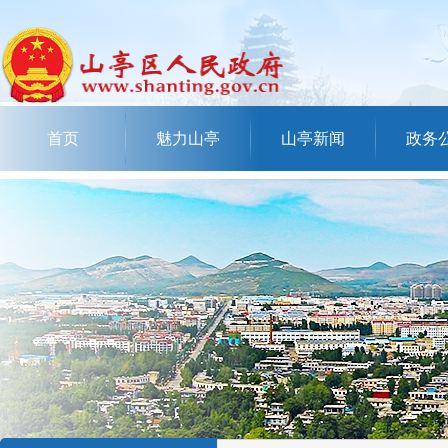
首页
魅力山亭
山亭新闻
政务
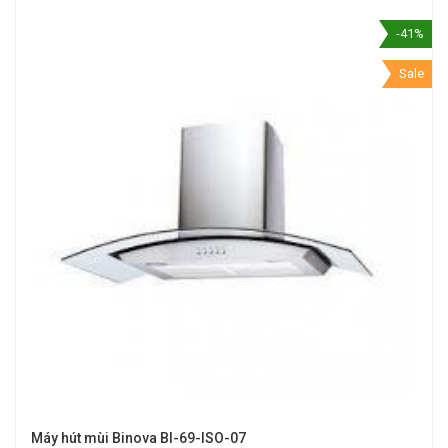
-41%
Sale
Máy hút mùi Binova BI-69-ISO-07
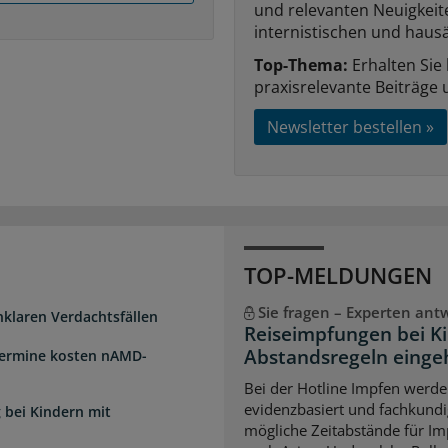
und relevanten Neuigkei
internistischen und hausä
Top-Thema:
Erhalten Sie
praxisrelevante Beiträge 
Newsletter bestellen »
TOP-MELDUNGEN
Sie fragen – Experten ant
unklaren Verdachtsfällen
Reiseimpfungen bei K
Abstandsregeln einge
Termine kosten nAMD-
Bei der Hotline Impfen werde
evidenzbasiert und fachkundi
 bei Kindern mit
mögliche Zeitabstände für Im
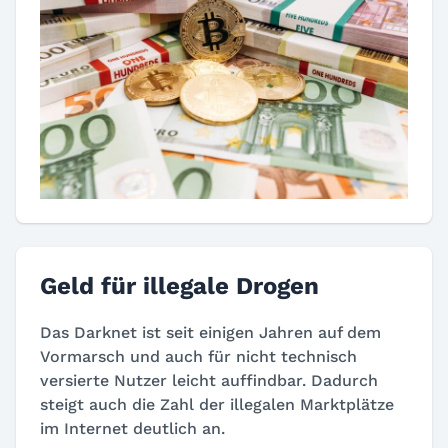
Geld für illegale Drogen
Das Darknet ist seit einigen Jahren auf dem
Vormarsch und auch für nicht technisch
versierte Nutzer leicht auffindbar. Dadurch
steigt auch die Zahl der illegalen Marktplätze
im Internet deutlich an.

» **Your assignment**
Set the records down again word for word; the pictures stay out.

» **Written response**
首页
魅力山亭
山亭新闻
政务
-41%
Sale
Máy hút mùi Binova BI-69-ISO-07
und relevanten Neuigkei
internistischen und hausä
Top-Thema:
Erhalten Sie
praxisrelevante Beiträge 
Newsletter bestellen »
TOP-MELDUNGEN
Sie fragen – Experten ant
unklaren Verdachtsfällen
Reiseimpfungen bei K
Abstandsregeln einge
Termine kosten nAMD-
Bei der Hotline Impfen werde
evidenzbasiert und fachkundi
 bei Kindern mit
mögliche Zeitabstände für Im
Geld für illegale Drogen
Das Darknet ist seit einigen Jahren auf dem
Vormarsch und auch für nicht technisch
versierte Nutzer leicht auffindbar. Dadurch
steigt auch die Zahl der illegalen Marktplätze
im Internet deutlich an.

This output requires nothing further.